N.C. Gen.Stat. § 5A-21(a) (2003). “This Court’s review of a trial court’s finding of contempt is limited to a consideration of `whether the findings of fact by the trial judge are supported by competent evidence and whether those factual findings are sufficient to support the judgment.'” General Motors Acceptance Corp. v. Wright, 154 N.C.App. 672, 677, 573 S.E.2d 226, 229 (2002) (quoting McMiller v. McMiller, 77 N.C.App. 808, 810, 336 S.E.2d 134, 136 (1985)).

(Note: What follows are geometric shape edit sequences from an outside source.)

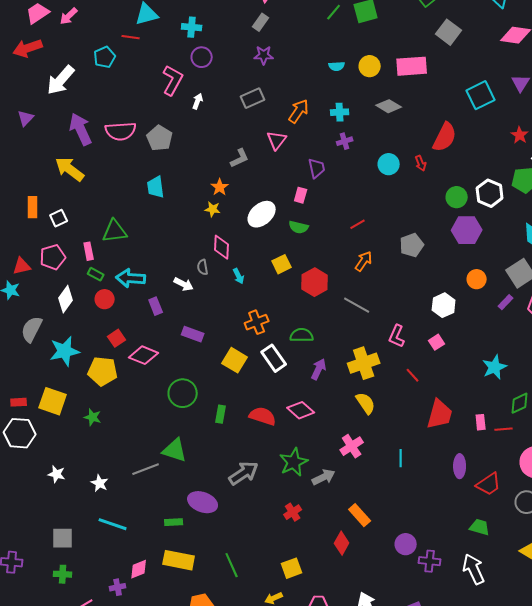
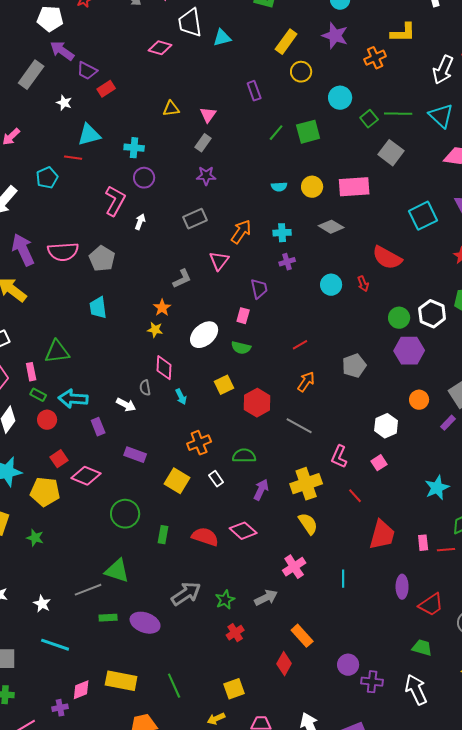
red semicircle: (445, 137) -> (387, 258), turned 92
white rectangle: (274, 358) -> (216, 479), size x0.6
green star: (294, 462) -> (225, 600), moved, size x0.7
green rectangle: (174, 522) -> (108, 618), moved

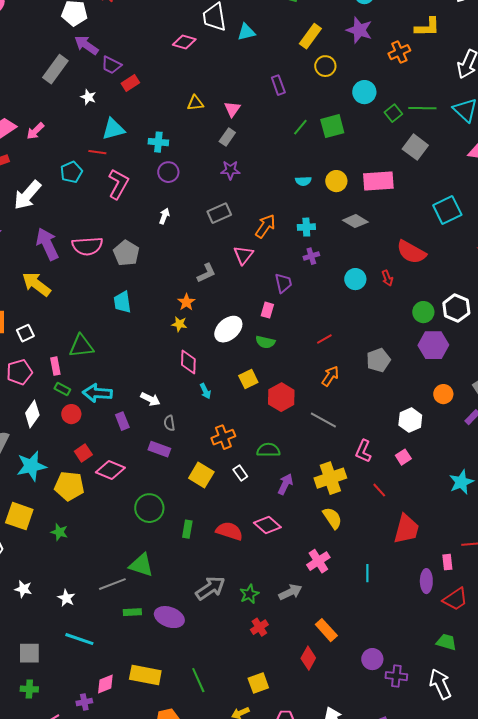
pink L-shape: (115, 201) -> (118, 184), moved
gray semicircle: (145, 388) -> (169, 423), moved
pink rectangle: (423, 543) -> (447, 562), moved

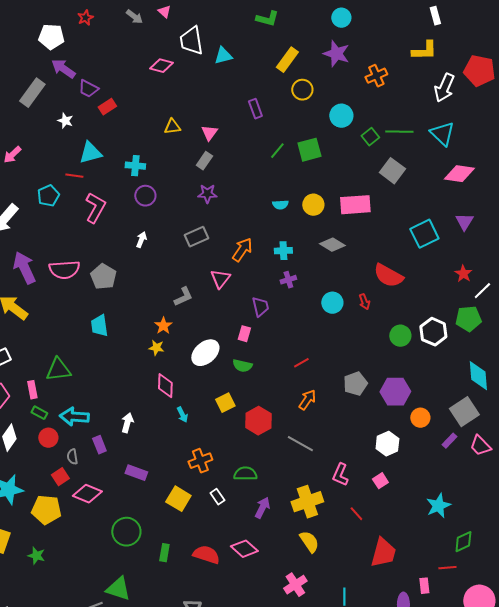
yellow L-shape: (427, 27) -> (424, 51), moved
purple hexagon: (433, 345) -> (395, 392), moved
white arrow: (150, 399) -> (127, 423), turned -102
gray semicircle: (169, 423) -> (72, 457), moved

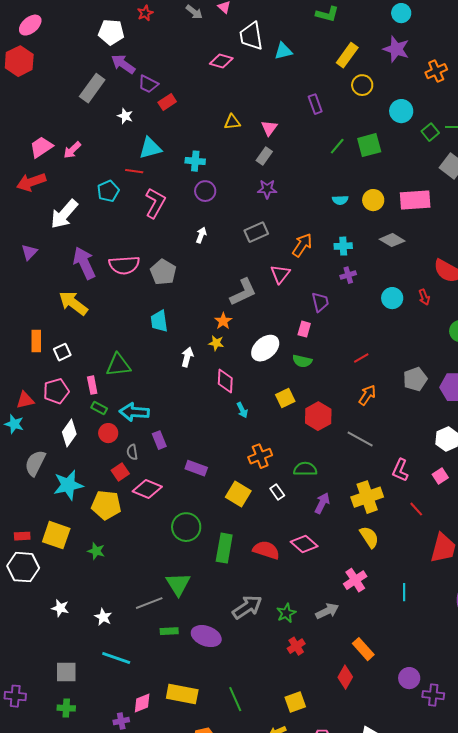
gray L-shape: (183, 297) -> (243, 292), size x1.4
white arrow: (127, 423) -> (187, 357), moved
green rectangle: (164, 553) -> (224, 548), size x1.6
green triangle: (118, 589) -> (178, 584), turned 40

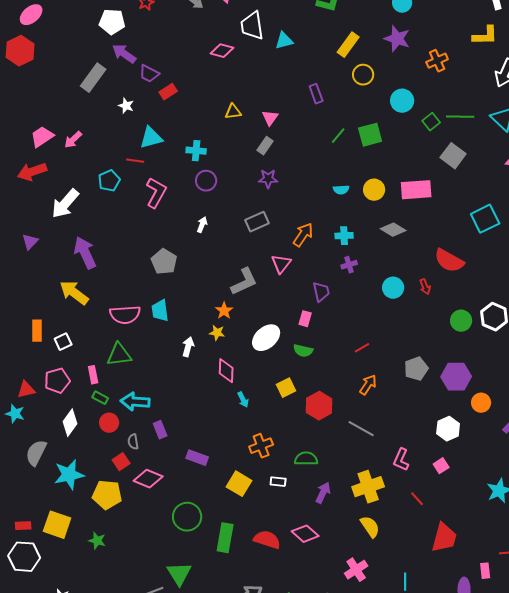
pink semicircle: (124, 265) -> (125, 315), moved
white rectangle: (277, 492) -> (278, 482), turned -49

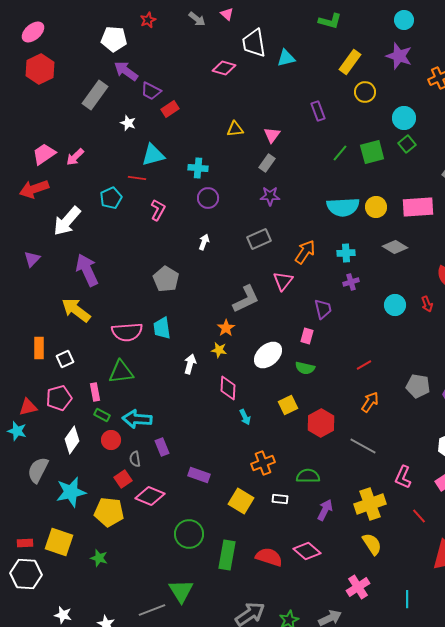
red hexagon: (20, 51) -> (40, 69), moved
green square: (431, 122) -> (407, 144), moved
cyan semicircle: (341, 190) -> (343, 207), size x2.0
pink L-shape: (156, 193) -> (158, 210), size x0.7
gray pentagon: (416, 369) -> (418, 386), turned 30

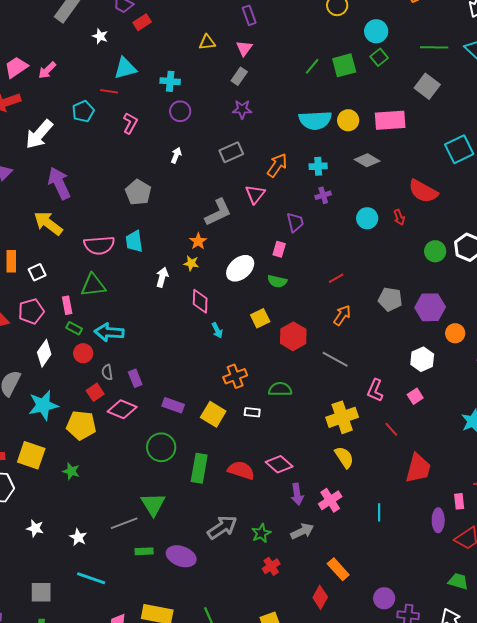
purple rectangle: (318, 111) -> (249, 15), moved
purple rectangle: (162, 447) -> (135, 378), moved
purple rectangle: (199, 475) -> (173, 405), moved
purple arrow: (325, 510) -> (297, 494), moved, turned 145

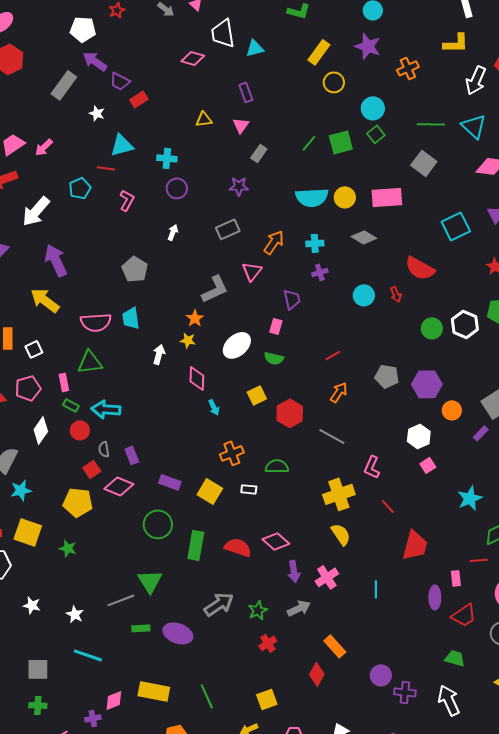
gray rectangle: (239, 76) -> (259, 153), moved
pink square: (415, 396) -> (428, 465), moved
cyan star: (43, 405) -> (21, 490), moved, size x0.7

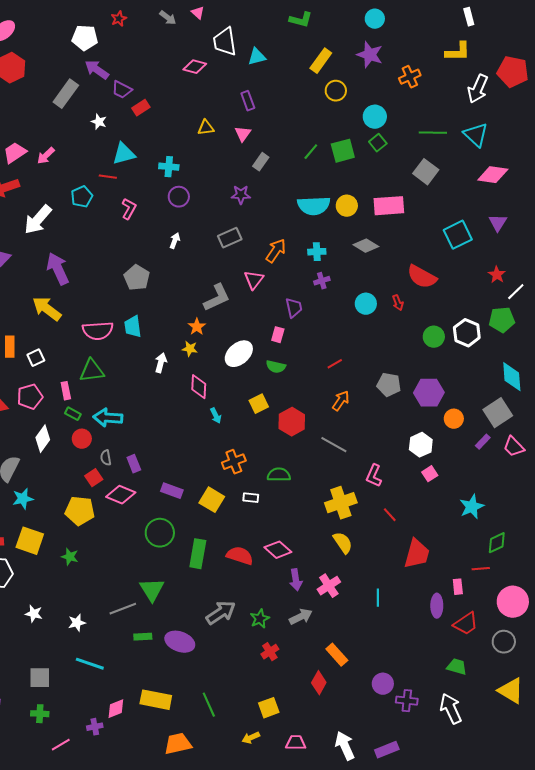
white star: (75, 614) -> (77, 623), turned 30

“A defendant in a civil contempt action will be fined or incarcerated only after a determination is made that the defendant is capable of complying with the order of the court.” Reece v. Reece, 58 N.C.App. 404, 406-07, 293 S.E.2d 662, 663-64 (1982). Thus, a trial court must first make a finding of a defendant’s present ability to comply with an order before concluding that a defendant is in civil contempt of an order. In the instant case, the trial court’s only finding of fact regarding defendant’s contempt was:
The Defendant’s willful failure to comply with the court’s previous order is willful and without legal justification and therefore Defendant is in contempt of this court.
As there was no determination in the trial court’s findings of the defendant’s present ability to comply with the terms of the order in question, we reverse and remand to the trial court for further findings of fact consistent with this opinion.
Affirmed in part, reversed and remanded in part.
Chief Judge MARTIN and Judge HUNTER concur.